On our Volta70 gpu, the max number of treads per sm is 2048, while the max number of threads per block is 1024.

It seems that the max number of threads per sm follows from hardware limitations (4 schedulers, 16 warps per scheduler, 32 threads per warp).

However, it is not immediately clear why the max number of threads per block is smaller. Do you know what explains it best? Thanks.

1 Like

CUDA GPU SMs can have more than 1 block resident. The maximum number of threads per SM is a limit across all resident threadblocks. This number being 2048 means, for example, that 2 threadblocks of 1024 threads each could possibly be resident.

The CUDA threadblock limit of 1024 threads is pretty much a standard part of CUDA for at least the last 10 years. Compute capability 2.0 devices until current devices all have this same limit. I wouldn’t be able to offer any further explanation than that.

(cc1.x devices had a limit of 512 threads per block.)

Just guessing here:

It could be related to block-wide synchronization for certain instructions (needing more physical data lines, shadow registers, bits, …). It could also be an artificial limitation to keep compatibility of kernels to other architectures.

The maximum number of threads per block is an architectural decision based upon area cost and compatibility.

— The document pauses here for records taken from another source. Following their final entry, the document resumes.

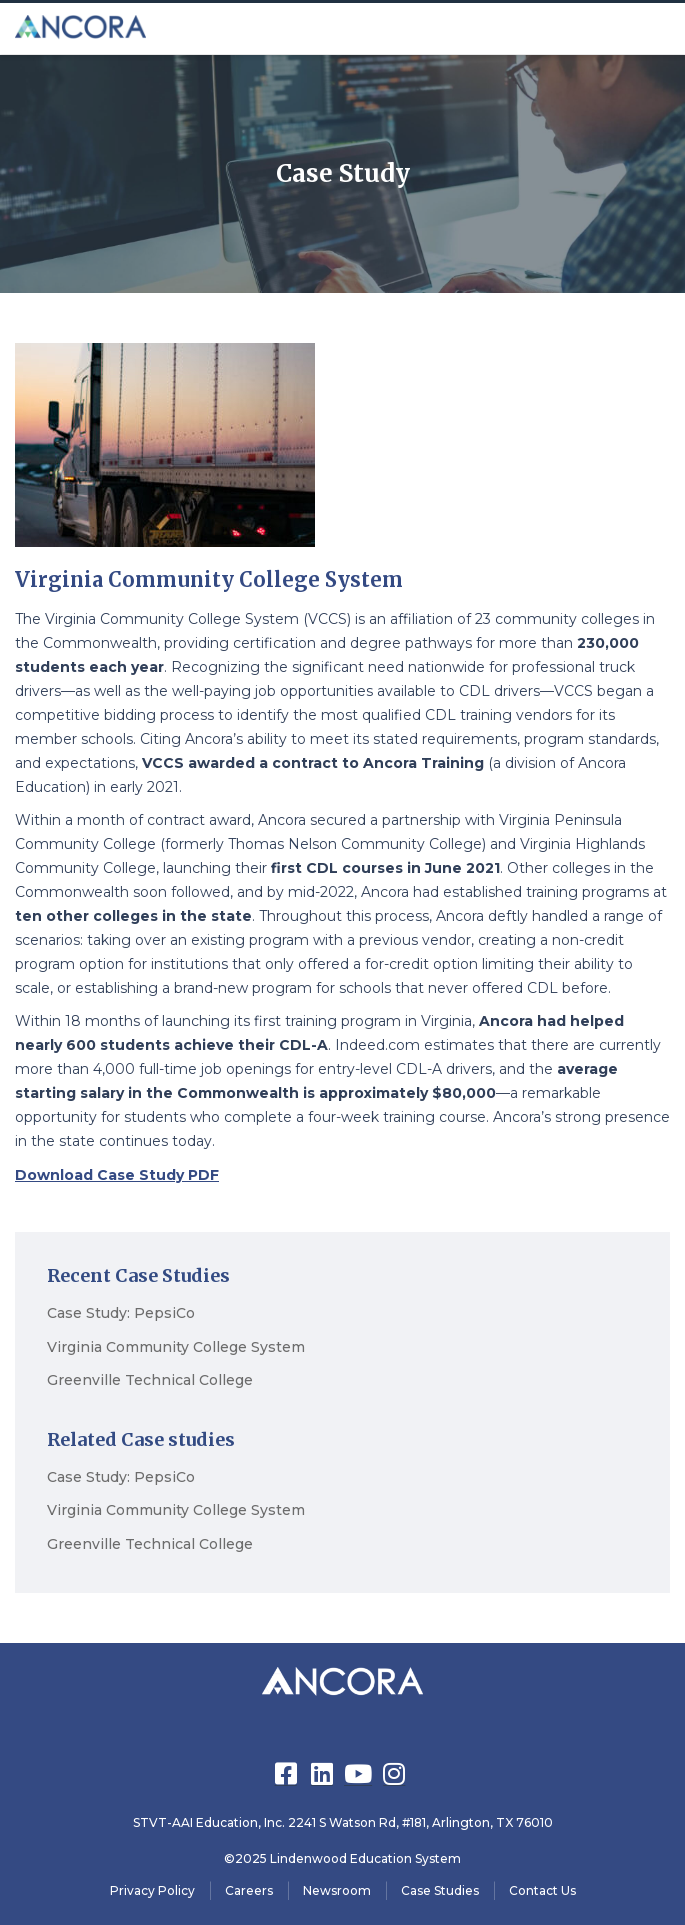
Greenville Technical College (150, 1380)
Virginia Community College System (176, 1347)
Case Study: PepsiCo (121, 1313)
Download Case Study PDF (117, 1175)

Increasing the dimensions increase wires and increase area cost. This is not something that software developers generally consider but is critical in efficient hardware design. Increasing the maximum number of threads per block on some architectures (e.g. 100 class) would mean either lower end parts also need to increase the value or there will be compatibility issues. The graphics/mobile focused GPUs tend to have less threads per SM to reduce cost and still provide optimal resources for typical use case. One of the benefits of CUDA is the ability to write a compatible program that can scale from 1-2 SM GPUs all the way to 100+ SM GPUs.